Aim of the task = Nothing but the records, repeated word for word and free of pictures, belongs in the answer.

+++ Data extract

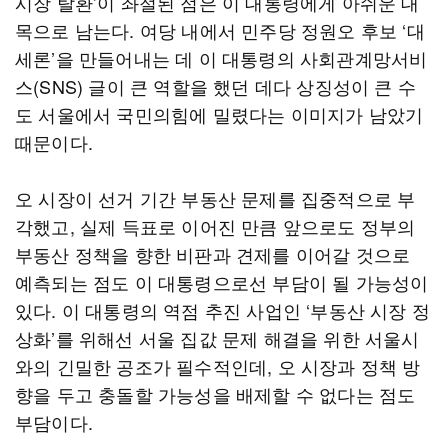
시장 탈환’이 좌절된 점은 이 대통령에게 아쉬운 대
목으로 남는다. 여당 내에서 민주당 정원오 후보 ‘대
세론’을 만들어내는 데 이 대통령의 사회관계망서비
스(SNS) 글이 큰 역할을 했던 데다 상징성이 큰 수
도 서울에서 국민의힘에 밀렸다는 이미지가 남았기
때문이다.
오 시장이 선거 기간 부동산 문제를 집중적으로 부
각했고, 실제 득표로 이어진 만큼 앞으로도 정부의
부동산 정책을 향한 비판과 견제를 이어갈 것으로
예측되는 점도 이 대통령으로선 부담이 될 가능성이
있다. 이 대통령의 역점 추진 사업인 ‘부동산 시장 정
상화’를 위해선 서울 집값 문제 해결을 위한 서울시
와의 긴밀한 공조가 필수적인데, 오 시장과 정책 방
향을 두고 충돌할 가능성을 배제할 수 없다는 점도
부담이다.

++++++

Answer space =
시장 탈환’이 좌절된 점은 이 대통령에게 아쉬운 대
목으로 남는다. 여당 내에서 민주당 정원오 후보 ‘대
세론’을 만들어내는 데 이 대통령의 사회관계망서비
스(SNS) 글이 큰 역할을 했던 데다 상징성이 큰 수
도 서울에서 국민의힘에 밀렸다는 이미지가 남았기
때문이다.
오 시장이 선거 기간 부동산 문제를 집중적으로 부
각했고, 실제 득표로 이어진 만큼 앞으로도 정부의
부동산 정책을 향한 비판과 견제를 이어갈 것으로
예측되는 점도 이 대통령으로선 부담이 될 가능성이
있다. 이 대통령의 역점 추진 사업인 ‘부동산 시장 정
상화’를 위해선 서울 집값 문제 해결을 위한 서울시
와의 긴밀한 공조가 필수적인데, 오 시장과 정책 방
향을 두고 충돌할 가능성을 배제할 수 없다는 점도
부담이다.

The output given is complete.